START Data for the task
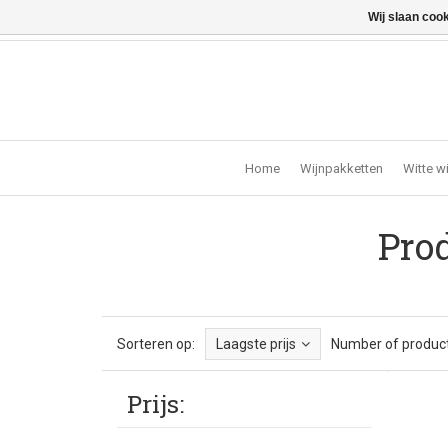
Wij slaan coo
Vragen? Bel ons: +32 (0)13 - 77 11 21 - Winkel: Lochts
Home
Wijnpakketten
Witte w
Pro
Sorteren op:
Laagste prijs
Number of product
Prijs:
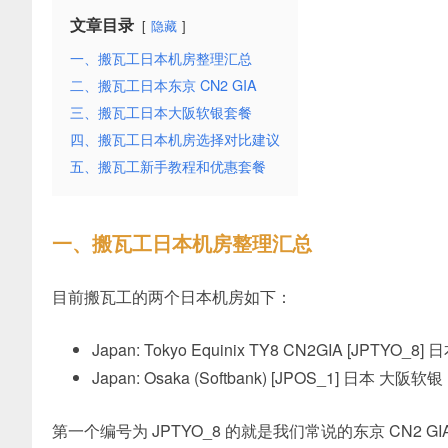
文章目录
隐藏
一、搬瓦工日本机房整理汇总
二、搬瓦工日本东京 CN2 GIA
三、搬瓦工日本大阪软银套餐
四、搬瓦工日本机房选择对比建议
五、搬瓦工新手教程和优惠套餐
一、搬瓦工日本机房整理汇总
目前搬瓦工的两个日本机房如下：
Japan: Tokyo Equinix TY8 CN2GIA [JPTYO_8
Japan: Osaka (Softbank) [JPOS_1] 日本 大阪软银
第一个编号为 JPTYO_8 的就是我们常说的东京 CN2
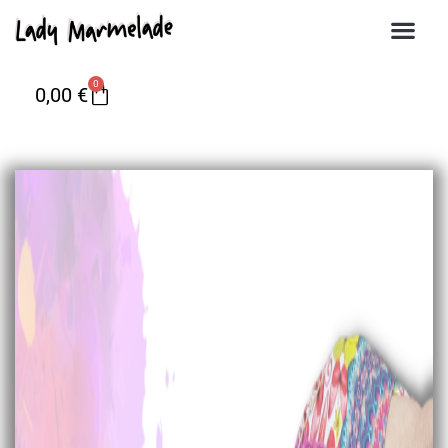
0
0,00
€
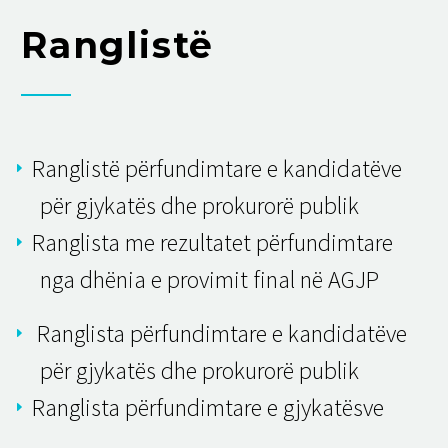
Ranglistë
Ranglistë përfundimtare e kandidatëve
për gjykatës dhe prokurorë publik
Ranglista me rezultatet përfundimtare
nga dhënia e provimit final në AGJP
Ranglista përfundimtare e kandidatëve
për gjykatës dhe prokurorë publik
Ranglista përfundimtare e gjykatësve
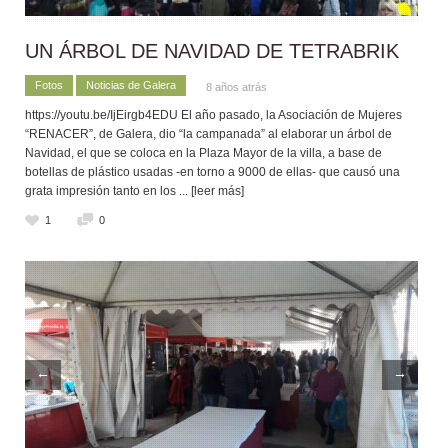
UN ÁRBOL DE NAVIDAD DE TETRABRIK
Fotos
Noticias de Galera
8 años atrás
https://youtu.be/IjEirgb4EDU El año pasado, la Asociación de Mujeres
“RENACER”, de Galera, dio “la campanada” al elaborar un árbol de
Navidad, el que se coloca en la Plaza Mayor de la villa, a base de
botellas de plástico usadas -en torno a 9000 de ellas- que causó una
grata impresión tanto en los
... [leer más]
1
0
←
→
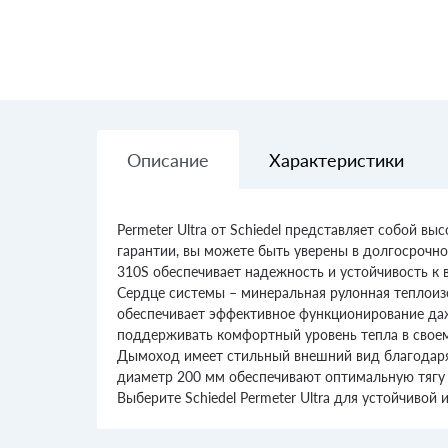
Описание
Характеристики
Permeter Ultra от Schiedel представляет собой
гарантии, вы можете быть уверены в долгосрочно
310S обеспечивает надежность и устойчивость к
Сердце системы – минеральная рулонная теплоизо
обеспечивает эффективное функционирование даж
поддерживать комфортный уровень тепла в свое
Дымоход имеет стильный внешний вид благодаря 
диаметр 200 мм обеспечивают оптимальную тягу 
Выберите Schiedel Permeter Ultra для устойчивой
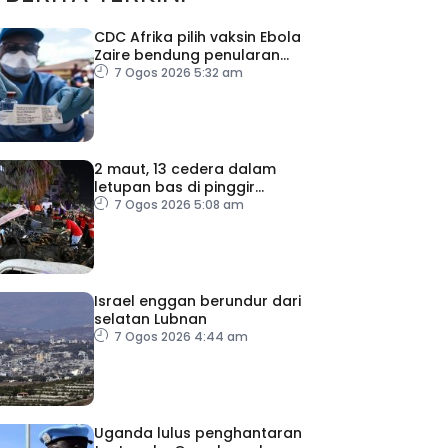
CDC Afrika pilih vaksin Ebola
Zaire bendung penularan
wabak
7 Ogos 2026 5:32 am
2 maut, 13 cedera dalam
letupan bas di pinggir
Damsyik
7 Ogos 2026 5:08 am
Israel enggan berundur dari
selatan Lubnan
7 Ogos 2026 4:44 am
Uganda lulus penghantaran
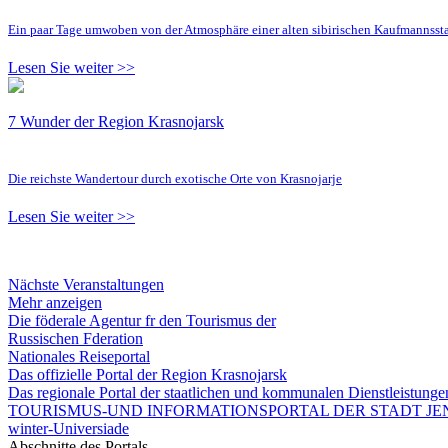
Ein paar Tage umwoben von der Atmosphäre einer alten sibirischen Kaufmannsst
Lesen Sie weiter >>
7 Wunder der Region Krasnojarsk
Die reichste Wandertour durch exotische Orte von Krasnojarje
Lesen Sie weiter >>
Nächste Veranstaltungen
Mehr anzeigen
Die föderale Agentur fr den Tourismus der
Russischen Fderation
Nationales Reiseportal
Das offizielle Portal der Region Krasnojarsk
Das regionale Portal der staatlichen und kommunalen Dienstleistung
TOURISMUS-UND INFORMATIONSPORTAL DER STADT JEN
winter-Universiade
Abschnitte des Portals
END Data for the task
What you are asked to do: Verbatim copy, pictures excluded: output the lines from the first line of the records above through the line containing "Ranglistë përfundimtare e kandidatëve".

Solution to this exercise:
Wij slaan coo
Vragen? Bel ons: +32 (0)13 - 77 11 21 - Winkel: Lochts
Home
Wijnpakketten
Witte w
Pro
Sorteren op:
Laagste prijs
Number of product
Prijs:
文章目录
隐藏
一、搬瓦工日本机房整理汇总
二、搬瓦工日本东京 CN2 GIA
三、搬瓦工日本大阪软银套餐
四、搬瓦工日本机房选择对比建议
五、搬瓦工新手教程和优惠套餐
一、搬瓦工日本机房整理汇总
目前搬瓦工的两个日本机房如下：
Japan: Tokyo Equinix TY8 CN2GIA [JPTYO_8
Japan: Osaka (Softbank) [JPOS_1] 日本 大阪软银
第一个编号为 JPTYO_8 的就是我们常说的东京 CN2
0
0,00
€
Ranglistë
Ranglistë përfundimtare e kandidatëve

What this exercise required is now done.